Speaking in the National Assembly during the debate on the budget of the presidency the deputy president said that infrastructure has always been a cornerstone of AsgiSA.

"We are glad that visible progress has been made in the areas of building or refurbishing power stations, new stadiums for 2010, airports, railway lines, railway stations, harbours, hospitals, pipelines and telecommunications cables," she said.

"We are buying and building hundreds of railway locomotives and railway lines, harbour equipment, electronic road management systems, turbines and boilers among others," she added.

But Mlambo-Ngcuka did acknowledge shortcomings in some areas either as a result of skills shortages or misaligned legislation.

"Even with the current difficulties in the global trading environment, South Africa is attracting large foreign investment and we are also mobilising significant domestic investment, she said.

"As the economies of Europe and North America experience a slowdown, we are attracting a lot of their productive capacity."

She gave MPs a list of investment achievements.
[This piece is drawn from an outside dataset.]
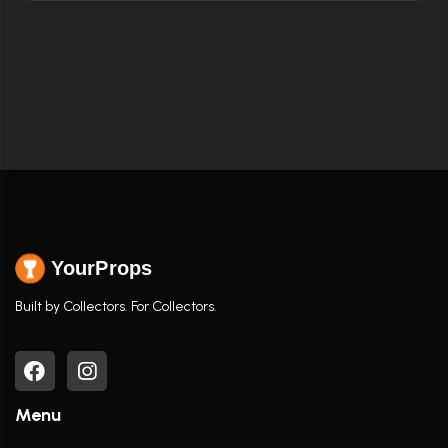
YourProps
Built by Collectors. For Collectors.
Menu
They included: a rapid increase in fixed investment activity in South Africa on the back of a massive infrastructure investment drive by government, public corporations as well as by the private sector

The deputy president said there are 74 domestic and foreign investment projects, and an investment pipeline of R206bn.

They include major greenfield projects with significant BEE opportunities, multiplier effects and geographic spread.

She said that the domestic investment projects are at R143bn and foreign investment is at R53bn.

R171bn in the pipeline are committed or in progress.

Manufacturing accounts for R19.7bn; resources account for R182.7bn and R3.6bn will go to services in the pipeline.

"We are pleased with growth in the critical AsgiSA sectors in tourism and BPO (business process outsourcing) and commend cooperation between government, industry and Setas (sector education and training authorities)," the deputy president said.

"This is another good example of collaboration despite many challenges experienced by the Setas," she added.